Ich schaute nach unten und erwartete eine schwere Wunde, aber alles, was ich sah, war eine winzige Einstichstelle, aus der ein einziger Tropfen Blut sickerte. Schnell wurde mir klar, warum sie das gemacht hatte.
„Hoh, du bist nicht in Panik geraten, kleiner Junge“, erklang die Stimme der Herzogin erneut, diesmal mit einem Anflug von Belustigung. „Selbst erwachsene Männer würden sich vor Angst in die Hose machen, wenn sie einen solchen Schlag spüren würden, geschweige denn ein Kind wie du.“
Ihre Worte waren seltsames Lob, aber sie halfen mir, meine Nerven zu beruhigen. Ich machte einen Schritt nach vorne und sprach zum ersten Mal, meine Stimme ruhig und förmlich.
„Seid gegrüßt, Herzogin der Blutrose, Althera Sangrial. Ich bin Ethan Lucent Void, Schüler der Nachtschatten-Drachenfrau Nyx Vytheris. Ich grüße Euch demütig.“
Meine Begrüßung war präzise und orientierte sich an den höfischen Umgangsformen, die ich zu Hause gelernt hatte. Ich wartete auf eine Antwort, aber es kam keine. Stattdessen spürte ich, wie die Luft um uns herum schwer wurde und eine bedrückende Kraft den Saal erfüllte.
Als ich zu meiner Meisterin blickte, war ich fassungslos, denn sie zitterte nicht vor Angst, sondern vor kaum unterdrückter Wut.
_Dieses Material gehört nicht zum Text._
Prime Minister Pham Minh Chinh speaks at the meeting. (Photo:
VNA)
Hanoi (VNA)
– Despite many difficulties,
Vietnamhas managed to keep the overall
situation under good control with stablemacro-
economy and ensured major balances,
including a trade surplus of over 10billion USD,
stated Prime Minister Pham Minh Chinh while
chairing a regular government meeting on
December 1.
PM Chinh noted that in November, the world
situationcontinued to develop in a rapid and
Ihre goldenen Augen hatten sich zu schmalen goldenen Drachenpupillen verengt, und eine überwältigende Aura ging von ihr aus, die die Luft im Saal zum Zittern brachte.
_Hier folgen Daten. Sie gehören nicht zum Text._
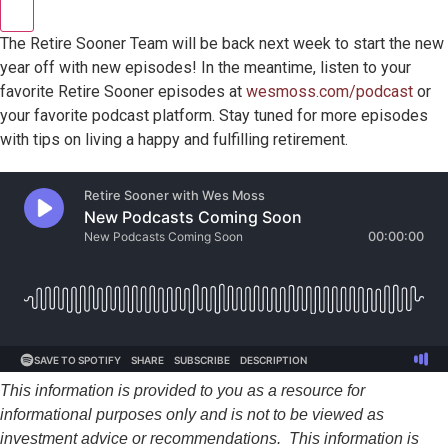
The Retire Sooner Team will be back next week to start the new
year off with new episodes! In the meantime, listen to your
favorite Retire Sooner episodes at
wesmoss.com/podcast
or
your favorite podcast platform. Stay tuned for more episodes
with tips on living a happy and fulfilling retirement.
This information is provided to you as a resource for
informational purposes only and is not to be viewed as
investment advice or recommendations. This information is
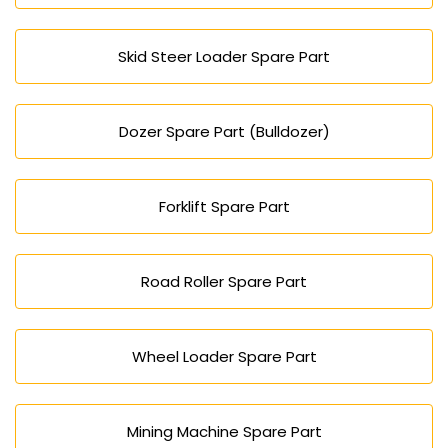
Skid Steer Loader Spare Part
Dozer Spare Part (Bulldozer)
Forklift Spare Part
Road Roller Spare Part
Wheel Loader Spare Part
Mining Machine Spare Part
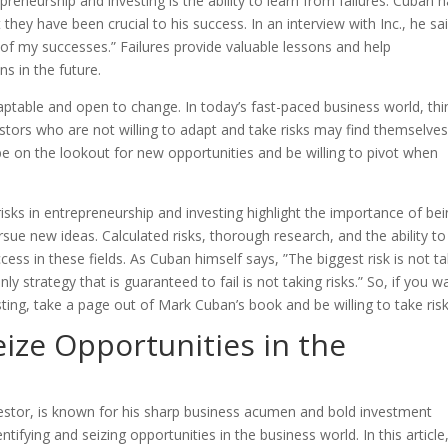
preneurship and investing is the ability to learn from failures. Cuban 
t they have been crucial to his success. In an interview with Inc., he sa
 of my successes.” Failures provide valuable lessons and help
s in the future.
ptable and open to change. In today’s fast-paced business world, thi
stors who are not willing to adapt and take risks may find themselves 
e on the lookout for new opportunities and be willing to pivot when
isks in entrepreneurship and investing highlight the importance of be
sue new ideas. Calculated risks, thorough research, and the ability to
ccess in these fields. As Cuban himself says, ”The biggest risk is not t
only strategy that is guaranteed to fail is not taking risks.” So, if you w
ting, take a page out of Mark Cuban’s book and be willing to take risk
eize Opportunities in the
vestor, is known for his sharp business acumen and bold investment
ntifying and seizing opportunities in the business world. In this article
Der Boden unter uns schien vor Spannung zu brummen, und das trübe Licht der blutroten Kronleuchter flackerte, als wäre auch es von ihrem Zorn erfasst worden.
Es war dieselbe Drachenkraft, die ich an dem Tag gespürt hatte, als wir uns zum ersten Mal begegnet waren, aber diesmal war sie viel intensiver, eine rohe Demonstration ihrer Macht, die mir einen Schauer über den Rücken jagte.
„Wie konntest du das tun, ohne mich zu fragen?“, fragte die Meisterin mit leiser, heiserer und kalter Stimme, deren Tonfall einen Schauer durch den Raum jagte.
Die Herzogin, die auf ihrem Thron thronte, schien für einen Moment wie gelähmt, ihr kindliches Verhalten wich einer flüchtigen Unruhe.
„Ich habe nur einen Tropfen seines Blutes genommen, weil ich neugierig auf ihn war. Warum reagierst du so übertrieben, Nyx?“, antwortete die Herzogin schließlich mit ruhiger Stimme, die jedoch von spürbarer Neugierde durchzogen war. Trotz ihrer gelassenen Worte schwang eine gewisse Vorsicht in ihrer Stimme mit.
„Heh … du hast keine Ahnung“, zischte die Meisterin und atmete scharf aus, als würde sie ihre ganze Wut zurückhalten. Ihre Aura begann langsam nachzulassen, doch die Spannung im Raum blieb angespannt. Sie kam mit präzisen, befehlenden Bewegungen auf mich zu und nahm sanft meine Hand in ihre.
Ihr Griff war fest, aber beschützend, und ich konnte die Sorge in ihren leuchtend goldenen Augen sehen. Bei diesem Anblick zog sich meine Brust zusammen. Die Wut der Meisterin war nicht unbegründet, sondern entsprang ihrer aufrichtigen Sorge um mich, und diese Erkenntnis berührte mich zutiefst.
Ihre Emotionen, ihre Beschützerinstinkte waren unverfälscht und ungefiltert und konnten unmöglich vorgetäuscht sein.
Zwei blutrote Lichtstrahlen schossen aus der dunklen Gestalt auf dem Thron hervor. Die Streifen durchschnitten die Dunkelheit, die die Herzogin umgab, und lösten sie auf wie Nebel im Sonnenlicht. Langsam nahm die verschwommene Gestalt Gestalt an, und als sich der Schatten lichtete, stockte mir der Atem.
Was ich dann sah, verschlug mir die Sprache.